We were surprised to see enjoying little things as being the top MX element in February of 2020. We didn’t expect it to be more important than things like making me feel more balanced in my life or refreshing, recharging or releasing stress.

Meaningful Experience Elements During COVID

Throughout the pandemic we tracked how people’s attitudes toward MX elements shifted. Little things continued to be most important but as the pandemic continued elements that involved connection with others grew rapidly.

Meaningful Experience Elements Post COVID Pandemic

In 2023, we surveyed 1500 people. For the first time, something other than little things led the way. Starved for human connection, helping others became the most important MX element.
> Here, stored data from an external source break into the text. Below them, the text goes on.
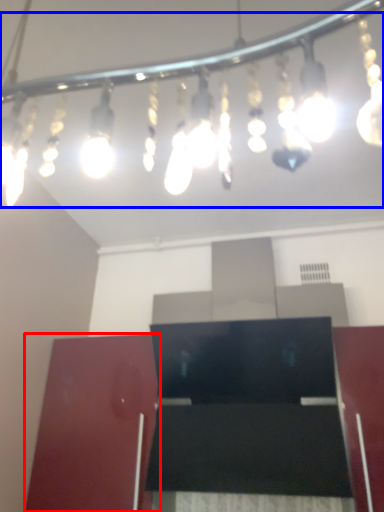 Question: Which object appears closest to the camera in this image, furniture (highlighted by a red box) or lamp (highlighted by a blue box)?

Choices:
 (A) furniture
 (B) lamp

Answer: (B) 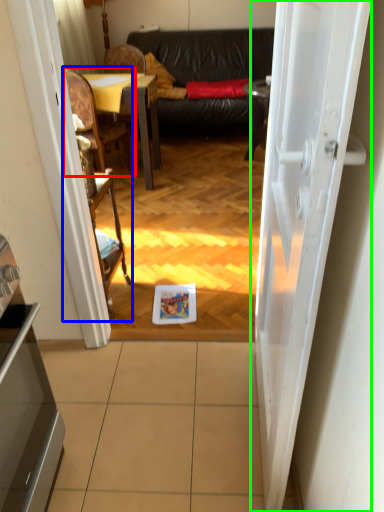 Question: Which is nearer to the chair (highlighted by a red box)? armchair (highlighted by a blue box) or door (highlighted by a green box).

Choices:
 (A) armchair
 (B) door

Answer: (A) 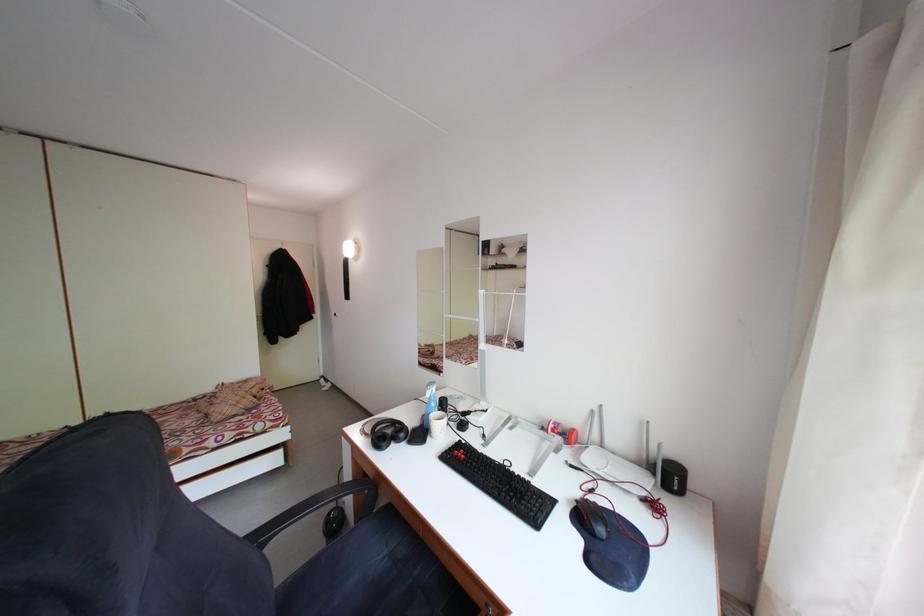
This is the type of research that your company needs to be doing. If you want to create more value from the time that people spend with your offerings, you need to think far more broadly about what actually creates that value. Is it the elimination of friction? (Probably not.) Is it your ability to increase loyalty scores. (Definitely not. Loyalty is a byproduct of time value.)

It is the value of the time that your customers spend with you that increases your company’s worth to your customers. Do your time transactions feel like time well saved? Do your happenings feel like time well spent? And do the defining moments that you share with your customers feel like time well invested? Do you have the ability to design in ‘reflection,’ ‘little things,’ and ‘helping others’ into your time transactions, happenings, and defining moment experiences?

If you don’t, are you really creating time value for your customers?